Abstract

Phenological mismatch results when interacting species change the timing of regularly repeated phases in their life cycles at different rates. We review whether this continuously ongoing phenomenon, also known as trophic asynchrony, is becoming more common under ongoing rapid climate change. In antagonistic trophic interactions, any mismatch will have negative impacts for only one of the species, whereas in mutualistic interactions, both partners are expected to suffer.
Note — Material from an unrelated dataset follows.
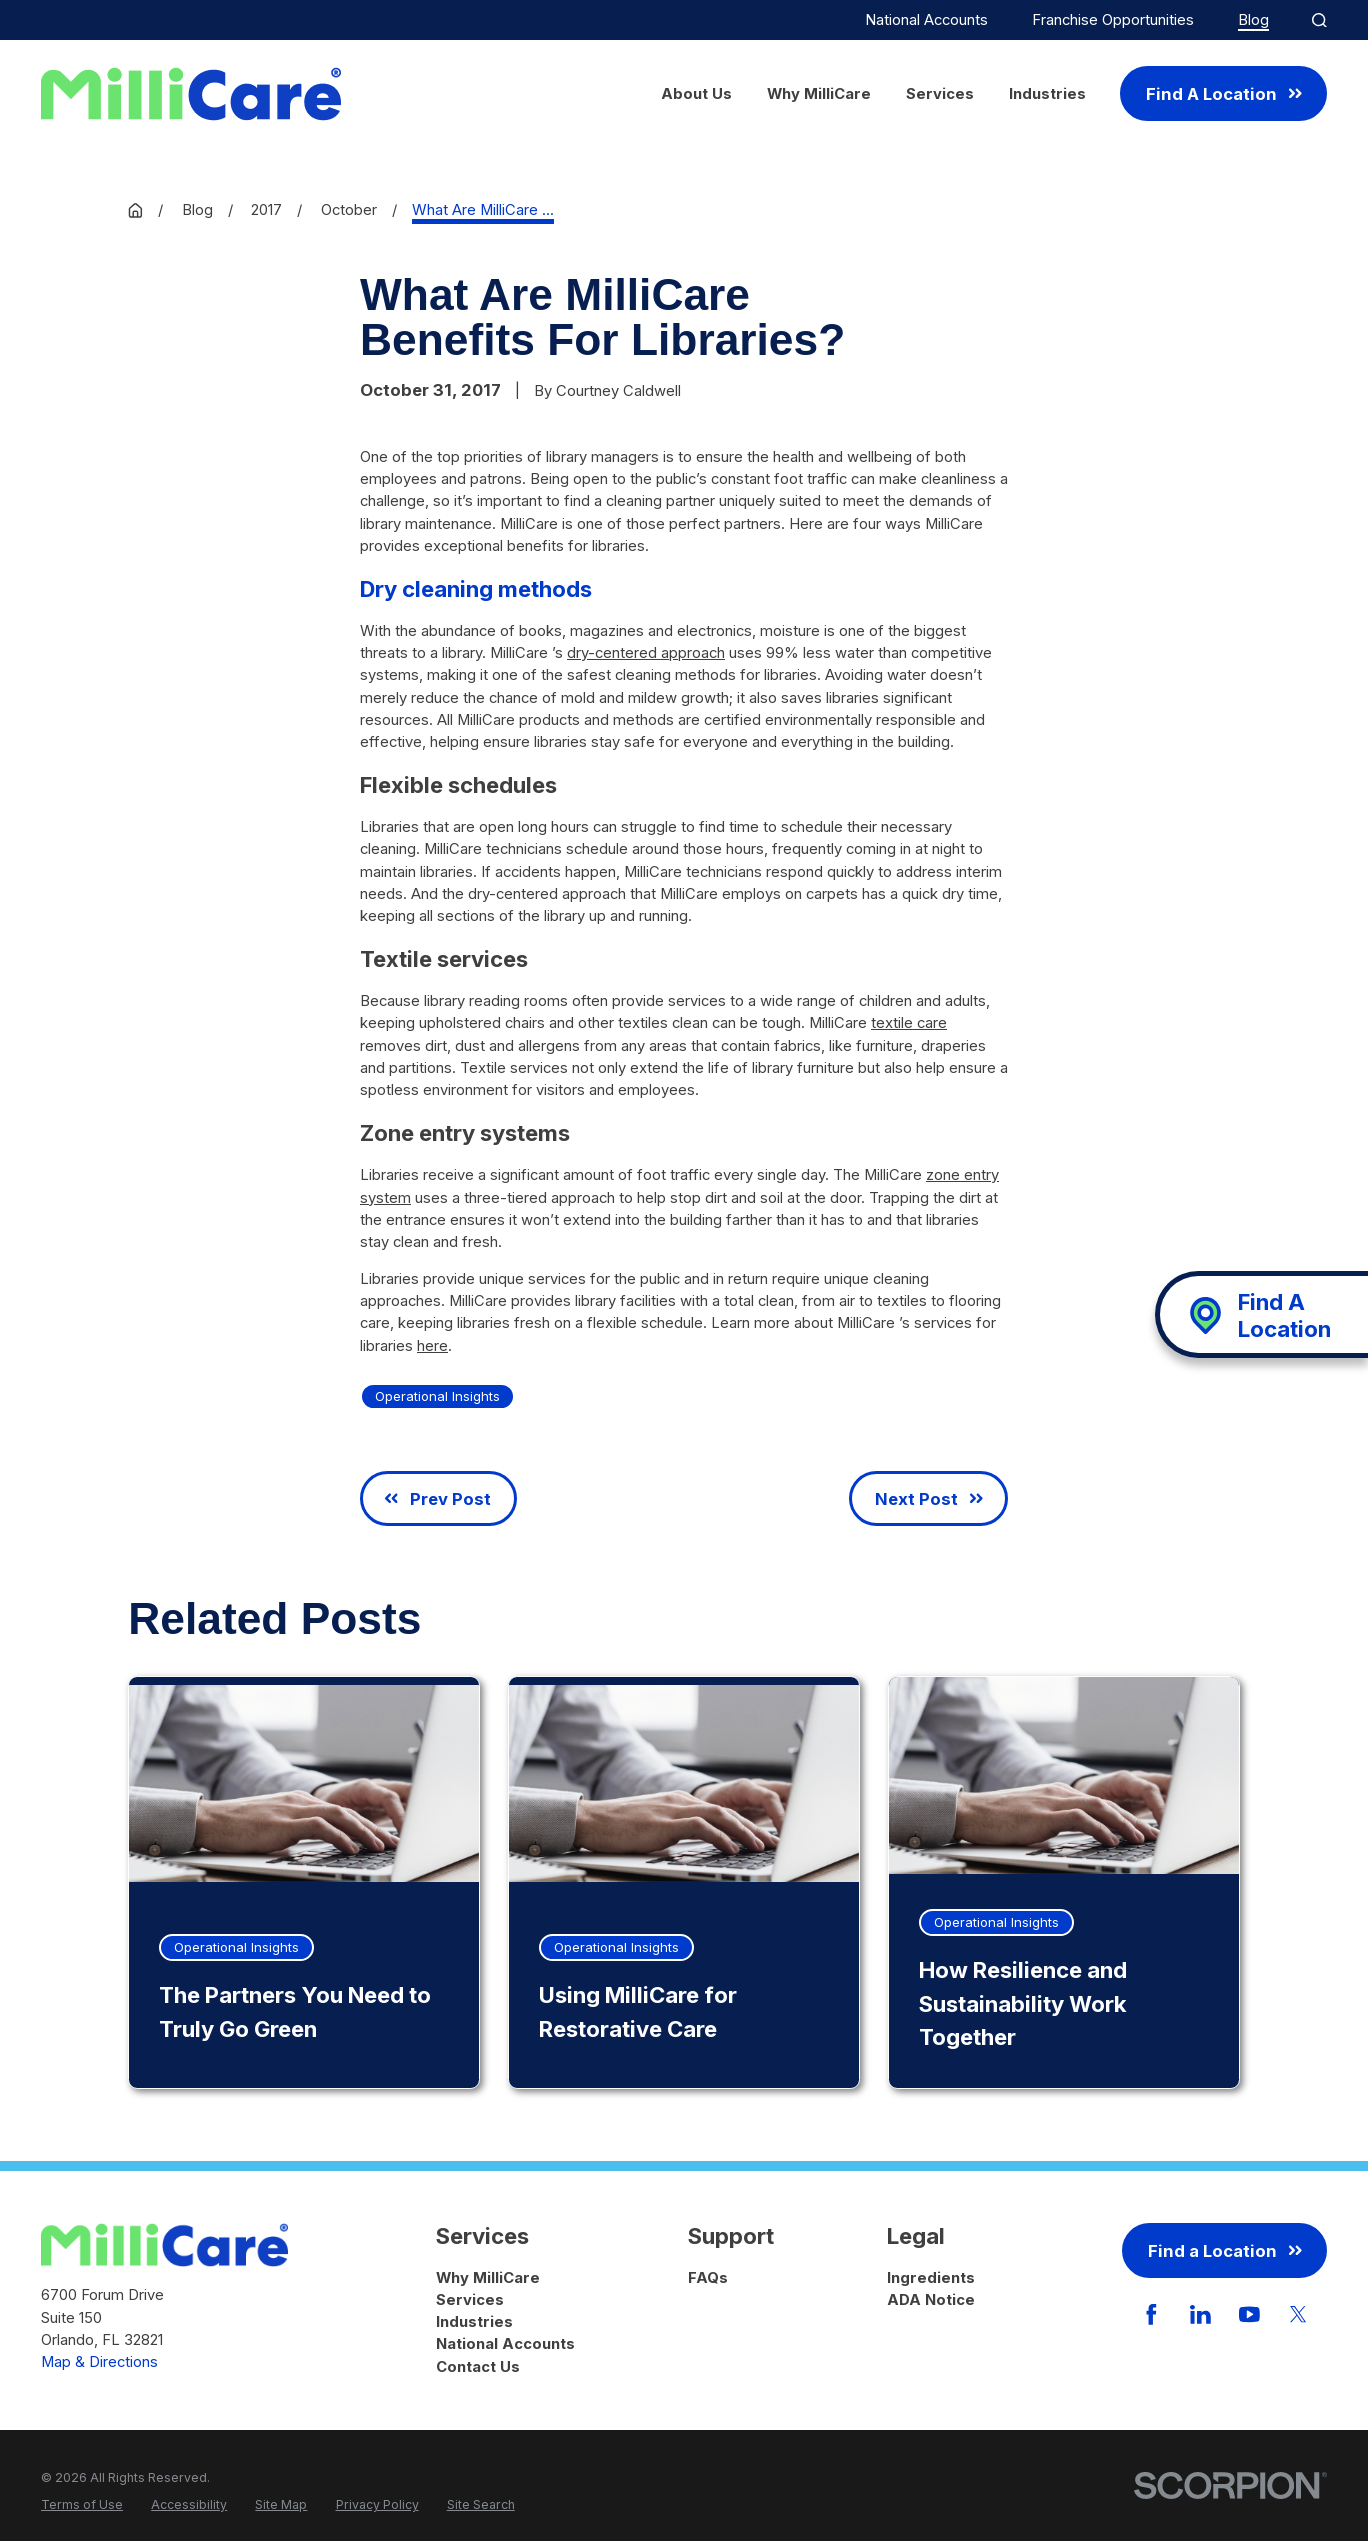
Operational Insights (437, 1396)
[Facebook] (1151, 2314)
Trophic mismatch is therefore expected to last for evolutionarily short periods, perhaps only a few seasons, adding to the difficulty of attributing it to climate change, which requires long-term data. So far, the prediction that diverging phenologies linked to climate change will cause mismatch is most clearly met in antagonistic interactions at high latitudes in the Artic. There is limited evidence of phenological mismatch in mutualistic interactions, possibly because of strong selection on mutualists to have co-adapted phenological strategies. The study of individual plasticity, population variation, and the genetic bases for phenological strategies is in its infancy. Recent work on woody plants revealed the large imprint of historic climate change on temperature, chilling, and day-length thresholds used by different species to synchronize their phenophases, which in the Northern Hemisphere has led to biogeographic phenological regions in which long-lived plants have adapted to particular interannual and intermillennial amplitudes of climate change.